Embodiments of apparatuses, methods, and systems for exposing system topology to an execution environment are disclosed. In one embodiment, an apparatus includes execution cores and resources on a single integrated circuit, and topology logic. The topology logic is to populate a data structure with information regarding a relationship between the execution cores and the resources.

Description

    BACKGROUND
  • 1. Field
  • The present disclosure pertains to the field of information processing, and more particularly, to the field of optimizing the performance of multi-processor systems.
  • 2. Description of Related Art
  • One or more multi core processors may he used in a multi-processor system on which an operating system (“OS”), virtual machine monitor (“VMM”), or other scheduling software schedules processes for execution. Generally, a multi core processor is a single integrated circuit including more than one execution core. An execution core includes logic for executing instructions. In addition to the execution cores, a multi core processor may include any combination of dedicated or shared resources. A dedicated resource may be a resource dedicated to a single core, such as a dedicated level one cache, or may be a resource dedicated to any subset of the cores. A shared resource may be a resource shared by all of the cores, such as a shared level two cache or a shared external bus unit supporting an interface between the multicore processor and another component, or may be a resource shared by any subset of the cores.
  • BRIEF DESCRIPTION OF THE FIGURES
  • The present invention is illustrated by way of example and not limitation in the accompanying figures.
  • FIG. 1 illustrates an embodiment of the present invention a multi-processor system.
  • FIG. 2 illustrates an embodiment of the present invention in a multicore processor.
  • FIG. 3 illustrates an embodiment of the present invention in a method for scheduling processes to run on a multi-processor system.
  • DETAILED DESCRIPTION
  • Embodiments of apparatuses, methods, and systems for exposing system topology to the execution environment are described below. In this description, numerous specific details, such as component and system configurations, may be set forth in order to provide a more thorough understanding of the present invention. It will be appreciated, however, by one skilled in the art, that the invention may be practiced without such specific details. Additionally, some well known structures, circuits, and the like have not been shown in detail, to avoid unnecessarily obscuring the present invention.
  • The performance of a multi-processor system may depend on the interaction between the system topology and the execution environment. For example, the degree to which processes that share data are scheduled to run on execution cores that share a cache may affect performance. Other aspects of system topology, such as the relative latencies for different cores to access different caches, may also cause performance to vary based on scheduling or other execution environment level decisions. Embodiments of the present invention may be used to expose the overall system topology to the execution environment, which may include an operating system, virtual machine monitor, or other program that schedules processes to run on the system. The topology information may then be used by the execution environment to improve performance.

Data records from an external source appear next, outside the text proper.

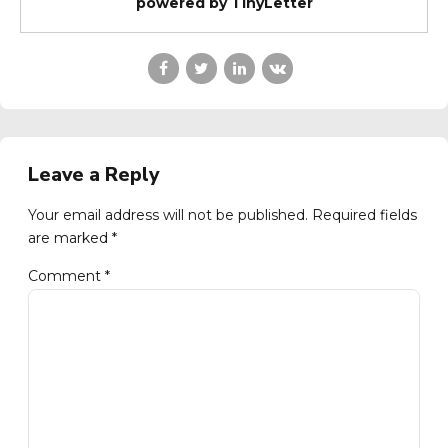
powered by TinyLetter
Leave a Reply
Your email address will not be published. Required fields
are marked *
Comment
*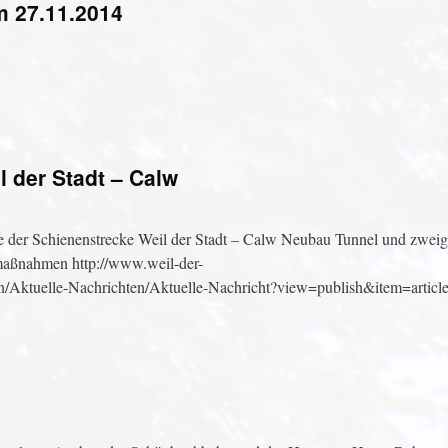
m 27.11.2014
 der Stadt – Calw
e der Schienenstrecke Weil der Stadt – Calw Neubau Tunnel und zweigl
tmaßnahmen http://www.weil-der-
en/Aktuelle-Nachrichten/Aktuelle-Nachricht?view=publish&item=artic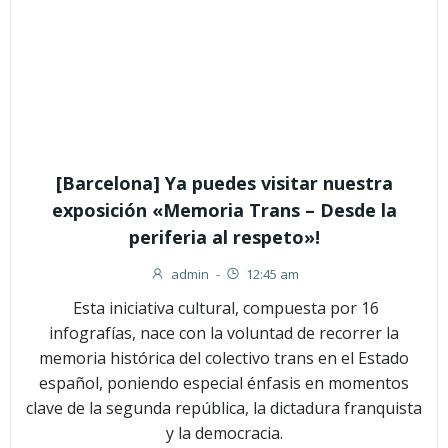
[Barcelona] Ya puedes visitar nuestra
exposición «Memoria Trans – Desde la
periferia al respeto»!
admin
-
12:45 am
Esta iniciativa cultural, compuesta por 16
infografías, nace con la voluntad de recorrer la
memoria histórica del colectivo trans en el Estado
español, poniendo especial énfasis en momentos
clave de la segunda república, la dictadura franquista
y la democracia.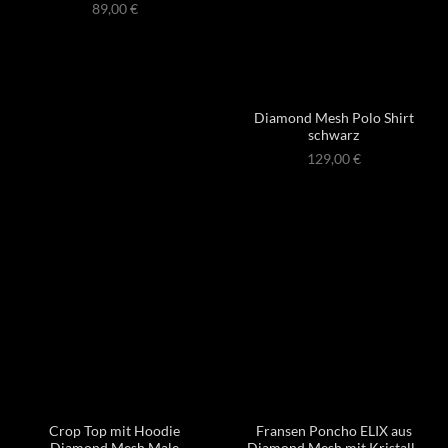
89,00
€
Diamond Mesh Polo Shirt
schwarz
129,00
€
Crop Top mit Hoodie
Fransen Poncho ELIX aus
Diamond Mesh Male
Diamond Mesh mit Kristall-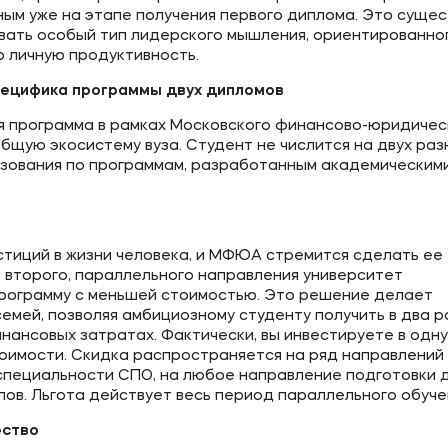
ным уже на этапе получения первого диплома. Это суще
вать особый тип лидерского мышления, ориентированно
ю личную продуктивность.
ецифика программы двух дипломов
я программа в рамках Московского финансово-юридичес
общую экосистему вуза. Студент не числится на двух раз
разования по программам, разработанным академическим
стиций в жизни человека, и МФЮА стремится сделать ее
 второго, параллельного направления университет
рограмму с меньшей стоимостью. Это решение делает
емей, позволяя амбициозному студенту получить в два р
ансовых затратах. Фактически, вы инвестируете в одну
тоимости. Скидка распространяется на ряд направлений
 специальности СПО, на любое направление подготовки 
ов. Льгота действует весь период параллельного обуче
ество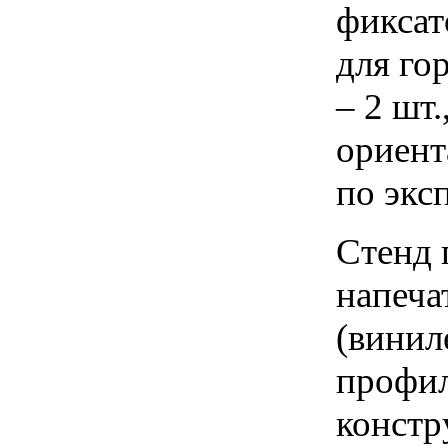
фиксат
для го
– 2 шт
ориент
по экс
Стенд 
напеча
(винил
профил
констр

  • FIG. 1 illustrates an embodiment of the present invention in multi-processor system 100. System 100 may be any information processing apparatus capable of executing any OS or VMM. For example, system 100 may be a personal computer, mainframe computer, portable computer, handheld device, set-top box, server, or any other computing system. System 100 includes multicore processor 110, basic input/output system (“BIOS”) 120, and system memory 130.
  • Multicore processor 110 may be any component having one or more execution cores, where each execution core may be based on any of a variety of different types of processors, including a general purpose microprocessor, such as a processor in the Intel® Pentium® Processor Family, Itanium® Processor Family, or other processor family from Intel® Corporation, or another processor from another company, or a digital signal processor or microcontroller, or may be a reconfigurable core (e.g. a field programmable gate array). Although FIG. 1 shows only one multicore processor, system 100 may include any number of processors, including any number of single core processors, any number of multicore processors, each with any number of execution cores, and any number of multithreaded processors or cores, each with any number of hardware threads.
  • BIOS 120 may be any component storing instructions to initialize system 100. For example, BIOS 120 may be firmware stored in semiconductor-based read-only or flash memory. System memory 130 may be static or dynamic random access memory, semiconductor-based read-only or flash memory, magnetic or optical disk memory, any other type of medium readable by processor 110, or any combination of such mediums.
  • Processor 110, BIOS 120, and system memory 130 may be coupled to or communicate with each other according to any known approach, such as directly or indirectly through one or more buses, point-to-point, or other wired or wireless connections. System 100 may also include any number of additional devices or connections.
  • FIG. 1 also shows OS 132 and topology data structure 134 stored in system memory 130. OS 132 represents any OS, VMM, or other software or firmware that schedules processes to run on system 100. Topology data structure 134 represents any table, matrix, or other data structure or combination of data structures to store system topology information.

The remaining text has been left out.